Verstappen kämpft mit Hamilton - Ferrari nur mit sich selbst

Sebastian Vettel vor Charles Leclerc, beide im Ferrari

Analyse nach dem Großen Preis von Brasilien in Sao Paulo

Verstappen kämpft mit Hamilton - Ferrari nur mit sich selbst

Von Christian Hornung

Die Formel-1-WM ist entschieden, es geht schon um die nächste Saison. Deshalb darf man den Sieg von Max Verstappen in Sao Paulo als Kampfansage an Champion Lewis Hamilton werten. Ferrari hingegen kämpft wieder nur mit sich selbst - eine Analyse.

Die richtigen Reifenwechsel im richtigen Moment, eine überragende Pace der Red Bull vor allem auf der Geraden, dazu auch noch zwei brillante Überholmanöver gegen Hamilton auf der Strecke: Der Triumph von Sao Paulo kann für Verstappen deutlich mehr bedeuten als die 25 Punkte, die er damit in der Fahrerwertung einstrich. Es kann ein Tag sein, an den sich die Formel-1-Fans auch im kommenden Jahr noch erinnern werden. Nämlich dann, wenn Verstappen tatsächlich soweit ist, dem sechsmaligen Weltmeister in dessen Silberpfeil ein Duell zu liefern, einen richtigen Kampf.

Kann Binotto den Konflikt bewältigen?

Hamilton herauszufordern, um die Spitze mitzufahren - das sollte nach den eigenen Wünschen und Vorstellungen eigentlich der Job von Ferrari sein. Doch ehe die "Roten" sich mit Ambitionen in Richtung Titel befassen, haben sie zunächst mal wieder sehr viel im eigenen Haus zu regeln. Mattia Binotto ist gefordert. Doch der nach außen stets konziliant und moderat auftretende Teamchef von Ferrari ist bislang den Beweis schuldig, dass er für die Bewältigung dieses Konfliktes der richtige Mann ist.

Denn schon mehrfach ist es in dieser Saison zu schweren Verwerfungen zwischen Platzhirsch Vettel und Blitzaufsteiger Leclerc gekommen. Es gab anschließend viele Unterredungen, danach dann die üblichen Lippenbekenntnisse, die einen Frieden im Team suggerieren sollten. Sao Paulo bewies: Es ist nicht mal ein Scheinfrieden. Was die beiden Fahrer, jeweils nach Rücksprache mit der Teamleitung, der Öffentlichkeit mitteilten, zeugte zwar von dem Bemühen, den auf der Strecke offen ausgebrochenen Streit nicht weiter eskalieren zu lassen.
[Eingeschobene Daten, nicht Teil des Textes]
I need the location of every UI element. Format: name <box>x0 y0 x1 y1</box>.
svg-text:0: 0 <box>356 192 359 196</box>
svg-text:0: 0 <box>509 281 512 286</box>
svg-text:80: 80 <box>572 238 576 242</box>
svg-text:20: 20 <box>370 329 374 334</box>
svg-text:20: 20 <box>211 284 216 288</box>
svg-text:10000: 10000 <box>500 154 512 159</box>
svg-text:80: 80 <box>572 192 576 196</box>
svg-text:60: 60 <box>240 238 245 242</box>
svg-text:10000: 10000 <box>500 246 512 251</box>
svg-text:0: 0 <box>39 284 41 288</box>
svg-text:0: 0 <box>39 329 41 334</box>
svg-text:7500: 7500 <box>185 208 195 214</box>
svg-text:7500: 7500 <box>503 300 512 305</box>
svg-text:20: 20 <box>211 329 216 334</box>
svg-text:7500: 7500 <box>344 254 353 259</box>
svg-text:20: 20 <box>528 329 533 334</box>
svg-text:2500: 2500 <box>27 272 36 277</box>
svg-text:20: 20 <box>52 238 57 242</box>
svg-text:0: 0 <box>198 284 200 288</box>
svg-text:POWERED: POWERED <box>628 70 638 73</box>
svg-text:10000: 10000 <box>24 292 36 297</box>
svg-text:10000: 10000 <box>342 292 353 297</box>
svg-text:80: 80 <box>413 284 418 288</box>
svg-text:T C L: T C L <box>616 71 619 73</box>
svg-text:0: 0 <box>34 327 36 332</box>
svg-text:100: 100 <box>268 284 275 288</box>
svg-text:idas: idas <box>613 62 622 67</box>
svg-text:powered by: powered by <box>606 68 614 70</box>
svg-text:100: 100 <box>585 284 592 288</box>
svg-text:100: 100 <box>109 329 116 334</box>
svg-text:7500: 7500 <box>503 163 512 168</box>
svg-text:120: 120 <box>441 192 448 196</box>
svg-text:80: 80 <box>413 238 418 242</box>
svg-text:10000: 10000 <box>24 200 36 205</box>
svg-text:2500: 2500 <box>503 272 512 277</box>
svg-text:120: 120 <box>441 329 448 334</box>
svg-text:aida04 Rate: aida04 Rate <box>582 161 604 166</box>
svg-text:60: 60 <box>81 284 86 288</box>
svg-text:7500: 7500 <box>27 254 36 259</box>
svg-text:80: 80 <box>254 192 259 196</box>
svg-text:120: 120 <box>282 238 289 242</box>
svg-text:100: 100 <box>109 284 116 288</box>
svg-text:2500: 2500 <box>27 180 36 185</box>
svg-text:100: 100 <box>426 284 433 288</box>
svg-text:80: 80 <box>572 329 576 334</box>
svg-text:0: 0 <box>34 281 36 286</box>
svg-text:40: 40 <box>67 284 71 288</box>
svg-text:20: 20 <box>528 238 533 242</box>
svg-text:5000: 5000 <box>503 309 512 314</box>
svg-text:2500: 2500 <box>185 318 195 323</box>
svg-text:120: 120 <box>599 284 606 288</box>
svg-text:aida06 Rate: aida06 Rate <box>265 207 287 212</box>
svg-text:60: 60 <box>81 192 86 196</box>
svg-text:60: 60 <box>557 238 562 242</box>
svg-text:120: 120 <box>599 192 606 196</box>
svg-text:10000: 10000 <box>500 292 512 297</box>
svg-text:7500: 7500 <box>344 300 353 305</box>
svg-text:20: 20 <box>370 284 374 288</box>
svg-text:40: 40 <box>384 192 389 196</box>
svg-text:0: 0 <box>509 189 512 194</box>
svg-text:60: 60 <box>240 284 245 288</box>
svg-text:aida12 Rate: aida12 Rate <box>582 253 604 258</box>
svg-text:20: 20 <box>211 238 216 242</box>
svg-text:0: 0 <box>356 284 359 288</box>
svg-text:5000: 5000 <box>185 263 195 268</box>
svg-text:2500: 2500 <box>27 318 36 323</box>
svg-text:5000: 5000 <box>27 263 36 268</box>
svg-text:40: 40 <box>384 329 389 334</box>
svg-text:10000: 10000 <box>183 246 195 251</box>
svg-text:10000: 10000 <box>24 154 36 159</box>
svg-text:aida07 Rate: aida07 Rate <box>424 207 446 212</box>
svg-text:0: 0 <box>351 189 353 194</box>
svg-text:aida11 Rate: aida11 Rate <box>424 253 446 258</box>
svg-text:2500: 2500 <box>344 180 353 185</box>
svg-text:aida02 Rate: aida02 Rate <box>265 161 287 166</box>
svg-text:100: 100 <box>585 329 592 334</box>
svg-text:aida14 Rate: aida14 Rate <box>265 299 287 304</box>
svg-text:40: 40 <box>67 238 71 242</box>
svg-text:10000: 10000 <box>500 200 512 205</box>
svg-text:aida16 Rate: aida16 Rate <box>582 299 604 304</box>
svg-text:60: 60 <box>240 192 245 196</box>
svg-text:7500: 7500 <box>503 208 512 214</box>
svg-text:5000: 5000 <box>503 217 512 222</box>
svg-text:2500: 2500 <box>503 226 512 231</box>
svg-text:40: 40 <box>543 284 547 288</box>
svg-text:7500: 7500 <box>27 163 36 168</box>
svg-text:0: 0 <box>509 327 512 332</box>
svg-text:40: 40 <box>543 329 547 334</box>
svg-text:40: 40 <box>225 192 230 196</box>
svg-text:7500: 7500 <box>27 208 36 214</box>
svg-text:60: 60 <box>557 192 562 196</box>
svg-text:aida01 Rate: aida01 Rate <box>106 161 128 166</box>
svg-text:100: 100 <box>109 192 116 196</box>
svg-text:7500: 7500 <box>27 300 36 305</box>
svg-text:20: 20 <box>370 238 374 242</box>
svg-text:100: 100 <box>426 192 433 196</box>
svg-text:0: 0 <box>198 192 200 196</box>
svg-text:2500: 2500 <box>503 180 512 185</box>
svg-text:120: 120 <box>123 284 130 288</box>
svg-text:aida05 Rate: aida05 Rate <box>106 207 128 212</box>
Aber nicht von Einsicht.

Stur auf der Linie geblieben

Mit seinem spontan über Boxenfunk herausgebrüllten Frust ("Mein Gott, muss das sein?! So ein Bockmist aber auch!") hatte Vettel zuvor seine Sicht der Dinge klarer erkennen lassen. Sein Kontrahent ebenso: "Was zur Hölle macht der?" Leclerc hatte Vettel zuvor im Kampf um Platz vier überholt, der Deutsche konterte, schob sich ein Stückchen vor den Kollegen und zog nach innen. Der Monegasse, der Vettel wie in einem Kampf gegen einen teamfremden Konkurrenten nur ganz wenig Platz gelassen hatte, hätte die Richtung mitgehen müssen, um einen Crash zu vermeiden. Er sah das aber nicht ein und blieb stur auf seiner Linie, was auch nicht ganz unverständlich war - aber genau deshalb knallte es.
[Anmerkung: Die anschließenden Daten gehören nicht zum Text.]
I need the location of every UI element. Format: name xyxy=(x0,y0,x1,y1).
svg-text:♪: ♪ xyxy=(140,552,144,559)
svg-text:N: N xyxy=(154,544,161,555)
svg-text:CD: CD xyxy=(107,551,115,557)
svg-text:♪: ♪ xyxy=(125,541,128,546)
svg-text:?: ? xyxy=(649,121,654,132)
Vettel sagte später: "Das Rennen ist gelaufen, es ist bitter, wir werden irgendwann darüber sprechen." Eine klare Ansage durch das Team sei aber nicht nötig: "Charles hat versucht zu überholen, ich habe mich auf die nächste Gerade konzentriert und dachte schon, ich wäre vorbei. Dann kam es zum Knall." Leclerc ließ durchblicken, dass er die Schuld bei Vettel sah: "Ich habe ihm den Raum gelassen, dann zog er nach links, es wurde ganz eng. Aber wir sind reif genug, um das hinter uns zu lassen."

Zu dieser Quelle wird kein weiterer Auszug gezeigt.